I suspect the answer is 150 feet, here is my thinking: Let the distance between the train and the beginning of the bridge be: d Let the the speed of the train be: s Now, suppose the time it takes for the unlucky guy to get to the beginning of the bridge is: t seconds, then it would take 2t seconds for the guy to get to the end of the bridge. We also know that from where the training is right now, it takes the train t seconds to get to the beginning of the bridge, and we also know that it takes the train 2t seconds to get to the end of the bridge, since distance/speed = time, we now have 2 equations: d (1) --------- = t s (2) d+ 150 -------------- = 2t s Now, if we divide equation (1) by equation (2), we get: d (3) ------------ = 1/2 d + 150 Equation 3 only as a single variable, and solving it gives you d = 150. Does this make sense?
Oh, looks like my formatting was screwed up, here are the 3 equations again: (1) (d/s) = t (2) ((d+150)/s) = 2t (3) = (1)/(2) => (d/(d+150)) = 1/2 => d = 150 This is a math problem, not a brain teaser.

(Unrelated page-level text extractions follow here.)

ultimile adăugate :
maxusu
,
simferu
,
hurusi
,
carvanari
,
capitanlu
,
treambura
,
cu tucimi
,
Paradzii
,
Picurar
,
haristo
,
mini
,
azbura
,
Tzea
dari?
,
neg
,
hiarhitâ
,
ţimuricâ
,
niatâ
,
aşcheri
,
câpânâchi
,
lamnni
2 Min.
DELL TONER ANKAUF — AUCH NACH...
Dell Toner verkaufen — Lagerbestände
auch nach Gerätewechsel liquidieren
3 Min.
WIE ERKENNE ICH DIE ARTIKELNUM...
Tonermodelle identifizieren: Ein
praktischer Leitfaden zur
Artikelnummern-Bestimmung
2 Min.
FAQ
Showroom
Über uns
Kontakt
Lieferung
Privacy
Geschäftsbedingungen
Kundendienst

Well, when you see a training coming at you, you will run at your top speed, no matter in which direction. Yes, you are right in pointing out that I assumed that the man's speed and the train's speed are constant. If they're not, then the equations have an infinite number of solutions.

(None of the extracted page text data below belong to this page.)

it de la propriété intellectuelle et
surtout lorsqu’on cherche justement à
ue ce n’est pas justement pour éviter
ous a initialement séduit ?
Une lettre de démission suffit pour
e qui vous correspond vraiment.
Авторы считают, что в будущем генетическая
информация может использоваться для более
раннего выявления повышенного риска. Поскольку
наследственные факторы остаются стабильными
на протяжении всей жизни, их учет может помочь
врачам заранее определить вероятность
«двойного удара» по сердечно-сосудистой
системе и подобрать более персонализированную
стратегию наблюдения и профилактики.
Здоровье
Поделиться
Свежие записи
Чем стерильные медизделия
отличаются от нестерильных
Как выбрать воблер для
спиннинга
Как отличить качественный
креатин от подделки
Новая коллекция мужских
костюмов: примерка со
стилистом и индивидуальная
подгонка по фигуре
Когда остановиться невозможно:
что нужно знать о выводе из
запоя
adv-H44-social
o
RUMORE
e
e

The person is correct. It is one variable equation. Z = distance train is from bridge T = speed of train X = speed of man 50/x = Z/T 100/x = (Z+150)/T so 2Z/T = (Z+150)/T 2Z = Z+150 Z = 150 Guess someone already solved it earlier. That's what you get for not refresh the page!
Somebody hasn't seen Stand By Me... O'Connell trips bc he's the fat character, then Cory Feldman and River Phoenix have to save his ass.
newplayer, what is the speed of the man (a) walking, or (b) running? Dude. First of all, she's in 3rd grade. Second, I can... but I just want to teach her a lesson: everyone knows math. Fourth, I never thought you'd bring my personal sh*t into a thread . Fifth, see if I ever email you through the board to hire you again. "Don't I just feel like a f*ck*ng a-hole?" - macalu/jessip I kid, freaker. She's doing a lot better.
LOL...b*stard. had me going there for a minute. but if there was a single bit of truth to my insensitivity, my apologies.